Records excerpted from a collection
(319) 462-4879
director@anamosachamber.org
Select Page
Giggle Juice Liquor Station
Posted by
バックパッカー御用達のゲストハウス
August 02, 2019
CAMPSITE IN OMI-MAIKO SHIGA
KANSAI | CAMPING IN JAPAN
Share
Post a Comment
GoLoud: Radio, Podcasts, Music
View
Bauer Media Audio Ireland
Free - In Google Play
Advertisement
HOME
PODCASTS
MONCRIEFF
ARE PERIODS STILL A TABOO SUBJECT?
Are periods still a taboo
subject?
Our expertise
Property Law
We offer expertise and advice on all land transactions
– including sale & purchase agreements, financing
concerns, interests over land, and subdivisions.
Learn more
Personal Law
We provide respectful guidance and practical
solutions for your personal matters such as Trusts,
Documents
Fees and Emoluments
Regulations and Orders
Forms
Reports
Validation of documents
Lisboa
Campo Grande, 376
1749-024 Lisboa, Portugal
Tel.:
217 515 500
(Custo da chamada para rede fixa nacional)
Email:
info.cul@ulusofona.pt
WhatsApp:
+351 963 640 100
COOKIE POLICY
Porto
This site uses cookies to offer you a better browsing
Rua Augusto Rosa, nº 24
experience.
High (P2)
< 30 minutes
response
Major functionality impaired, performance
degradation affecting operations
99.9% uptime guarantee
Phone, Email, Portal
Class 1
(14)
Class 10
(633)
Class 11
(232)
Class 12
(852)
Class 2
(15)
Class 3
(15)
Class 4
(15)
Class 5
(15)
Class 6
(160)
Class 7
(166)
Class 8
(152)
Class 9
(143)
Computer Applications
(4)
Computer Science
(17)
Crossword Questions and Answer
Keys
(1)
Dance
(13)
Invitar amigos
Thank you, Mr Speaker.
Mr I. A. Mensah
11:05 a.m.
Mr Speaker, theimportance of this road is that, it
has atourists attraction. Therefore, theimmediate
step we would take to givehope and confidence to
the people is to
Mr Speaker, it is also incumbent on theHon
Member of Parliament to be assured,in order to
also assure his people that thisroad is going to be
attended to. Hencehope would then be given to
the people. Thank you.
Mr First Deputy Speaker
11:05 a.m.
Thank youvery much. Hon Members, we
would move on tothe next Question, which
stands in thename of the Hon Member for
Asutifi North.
==
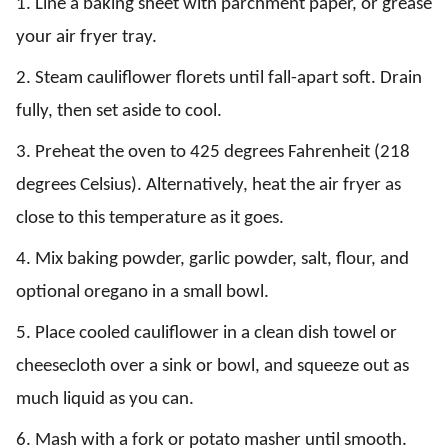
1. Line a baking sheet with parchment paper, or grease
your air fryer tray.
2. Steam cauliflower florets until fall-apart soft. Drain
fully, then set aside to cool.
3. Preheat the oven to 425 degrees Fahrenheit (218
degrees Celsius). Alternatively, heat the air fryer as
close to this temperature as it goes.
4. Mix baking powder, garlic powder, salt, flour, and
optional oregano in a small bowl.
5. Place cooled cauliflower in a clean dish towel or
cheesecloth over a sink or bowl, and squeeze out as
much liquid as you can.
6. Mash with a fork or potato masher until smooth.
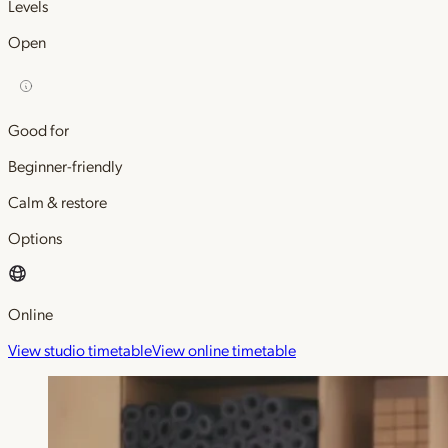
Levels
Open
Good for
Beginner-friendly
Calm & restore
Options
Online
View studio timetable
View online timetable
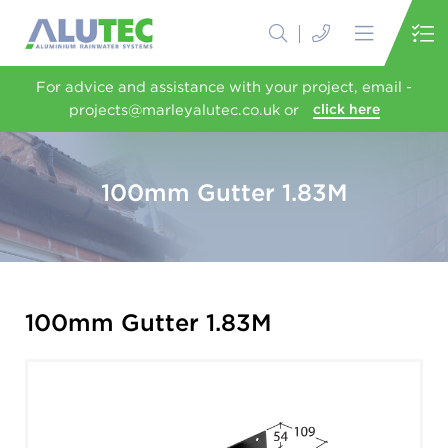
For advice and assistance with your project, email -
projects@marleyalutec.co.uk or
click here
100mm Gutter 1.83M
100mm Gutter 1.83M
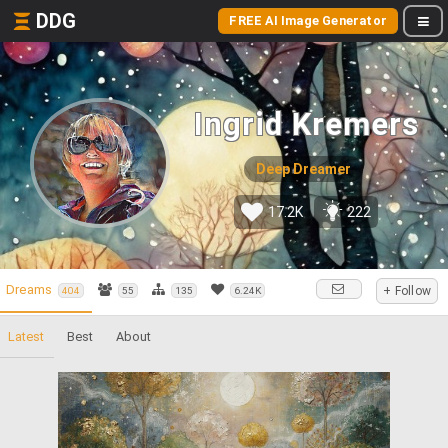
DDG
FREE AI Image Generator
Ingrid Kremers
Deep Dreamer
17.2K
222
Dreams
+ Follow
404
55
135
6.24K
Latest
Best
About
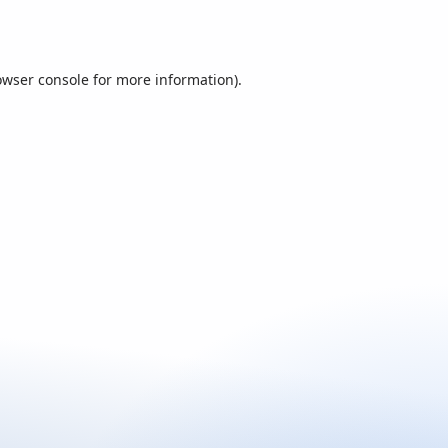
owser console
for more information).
==
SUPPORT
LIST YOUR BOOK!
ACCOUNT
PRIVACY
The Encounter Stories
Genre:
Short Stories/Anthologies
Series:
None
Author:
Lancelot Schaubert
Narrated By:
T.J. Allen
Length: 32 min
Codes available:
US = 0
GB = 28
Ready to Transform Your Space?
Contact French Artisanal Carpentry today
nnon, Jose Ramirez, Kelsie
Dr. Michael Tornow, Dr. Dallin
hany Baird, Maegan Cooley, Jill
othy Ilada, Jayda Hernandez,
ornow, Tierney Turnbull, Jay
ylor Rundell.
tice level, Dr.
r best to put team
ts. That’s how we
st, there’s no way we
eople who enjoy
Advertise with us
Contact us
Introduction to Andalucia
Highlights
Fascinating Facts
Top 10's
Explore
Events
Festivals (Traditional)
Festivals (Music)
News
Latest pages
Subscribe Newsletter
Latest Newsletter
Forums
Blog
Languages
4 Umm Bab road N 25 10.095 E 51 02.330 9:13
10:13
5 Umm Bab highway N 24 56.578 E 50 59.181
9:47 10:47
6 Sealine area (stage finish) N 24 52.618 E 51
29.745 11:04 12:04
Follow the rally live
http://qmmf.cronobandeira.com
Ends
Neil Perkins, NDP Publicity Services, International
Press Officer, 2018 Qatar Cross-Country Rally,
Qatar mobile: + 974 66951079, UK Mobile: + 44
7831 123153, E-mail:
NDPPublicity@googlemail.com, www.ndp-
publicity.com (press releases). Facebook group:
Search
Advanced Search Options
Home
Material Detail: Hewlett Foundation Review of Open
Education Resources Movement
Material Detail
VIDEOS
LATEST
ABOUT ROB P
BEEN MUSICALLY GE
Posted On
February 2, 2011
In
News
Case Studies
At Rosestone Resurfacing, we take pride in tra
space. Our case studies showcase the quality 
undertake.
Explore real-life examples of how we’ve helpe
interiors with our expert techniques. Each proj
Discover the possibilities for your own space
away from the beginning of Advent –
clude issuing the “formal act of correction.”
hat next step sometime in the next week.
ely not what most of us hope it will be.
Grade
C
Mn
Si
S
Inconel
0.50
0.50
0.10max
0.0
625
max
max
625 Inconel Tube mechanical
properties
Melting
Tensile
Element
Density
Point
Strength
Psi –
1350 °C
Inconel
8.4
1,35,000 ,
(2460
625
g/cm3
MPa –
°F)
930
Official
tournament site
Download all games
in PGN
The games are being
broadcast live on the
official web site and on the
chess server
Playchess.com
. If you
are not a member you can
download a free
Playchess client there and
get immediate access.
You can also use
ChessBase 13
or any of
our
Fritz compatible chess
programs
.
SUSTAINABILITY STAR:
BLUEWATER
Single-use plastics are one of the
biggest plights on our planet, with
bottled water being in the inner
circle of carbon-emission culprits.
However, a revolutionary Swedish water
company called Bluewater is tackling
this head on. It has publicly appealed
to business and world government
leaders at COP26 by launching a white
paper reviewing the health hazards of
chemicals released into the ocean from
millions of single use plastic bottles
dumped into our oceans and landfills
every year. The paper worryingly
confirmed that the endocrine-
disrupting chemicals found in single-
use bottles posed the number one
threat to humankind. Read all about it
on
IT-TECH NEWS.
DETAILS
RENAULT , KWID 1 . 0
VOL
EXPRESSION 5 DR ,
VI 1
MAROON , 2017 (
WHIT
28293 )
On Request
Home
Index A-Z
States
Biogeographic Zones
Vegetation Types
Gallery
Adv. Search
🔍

### What to do
Nothing but a number should be given: the count of lines in the entries that contain the word "fryer".

### Solution to the problem
2